Sure, he might be obscene. But at least he was our obscene. Which, come to think of it, might well be the official motto for conservative politics these past few years. So many recent conservative heroes (and no, I’m not just referring solely, or even primarily to the orange fellow) have been some combination of intellectually vacuous, morally reprehensible, and certifiably insane. But what they all have in common is that they say the right things about the right hot-button topics, sprinkle their remarks liberally with disarming references to "the Lord”, and assuage their follower’s egos with the assurance that they are the good guys in this cosmic fight against the forces of evil.
In one sense, it makes sense.
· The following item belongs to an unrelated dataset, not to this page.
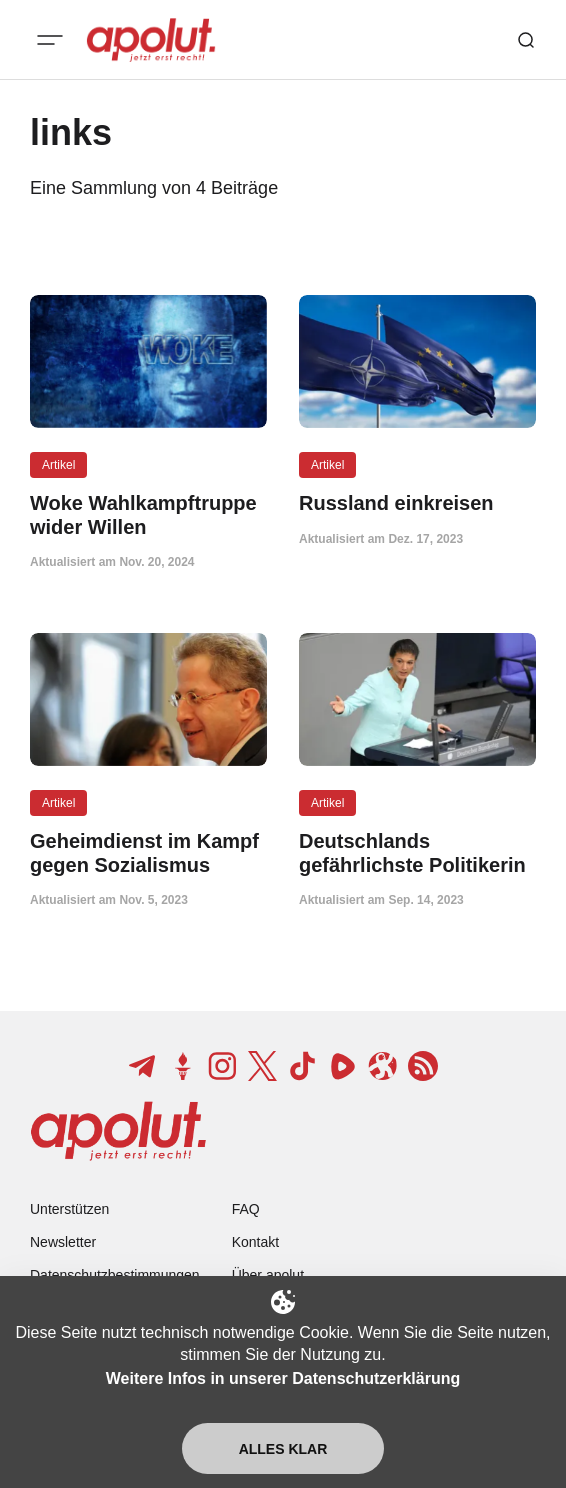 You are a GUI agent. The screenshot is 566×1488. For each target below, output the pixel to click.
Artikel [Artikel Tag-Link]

Of course we Christians want to feel like we’re on the winning side, even if all signs point to our cultural star waning. But ultimately, it’s been profoundly destructive. Christ urged Christians to be “wise as serpents”. Falling over and over again for the lies of sociopaths or nutcases because we can’t see past the barely-there fig-leaf of their posturing as moral crusaders, isn’t wisdom. Nor, for that matter, is it being “innocent as doves”. After all, is it really “innocence” to crave social and political power so much that we will throw prudence to the wind and downgrade fundamental moral principle in exchange for power and prestige?
After all, the Christian God is a God who died a brutal death on a cross, scorned by his enemies, abandoned by his friends. And who, in his dying breath, begged his Father to forgive the very people who had caused him such unspeakable suffering. In the face of the jeering Pharisees, he did not rise up to “own” anyone, nor did he “fight” so as to claim the cultural and political power that Satan had offered him, and which his closest followers had not-so-secretly hoped he would seize.
In conclusion, let me be clear. It is eminently Christ-like to pray for Milo. And if he should, at some point, authentically turn his life around, then it is eminently Christ-like to forgive him. But if Christians are to be wise as serpents, at that point we will politely decline his inevitable offers to become our silver-tongued public advocate, and tell him to go and quietly work out his salvation with fear and trembling, like the rest of us.
John - Have you read Jesus and John Wayne by Kristin Kobes Du Mez? I don't love the tone, but the historical treatment of conservatives selling out throughout the 20th century in the manner you describe is right along the same lines.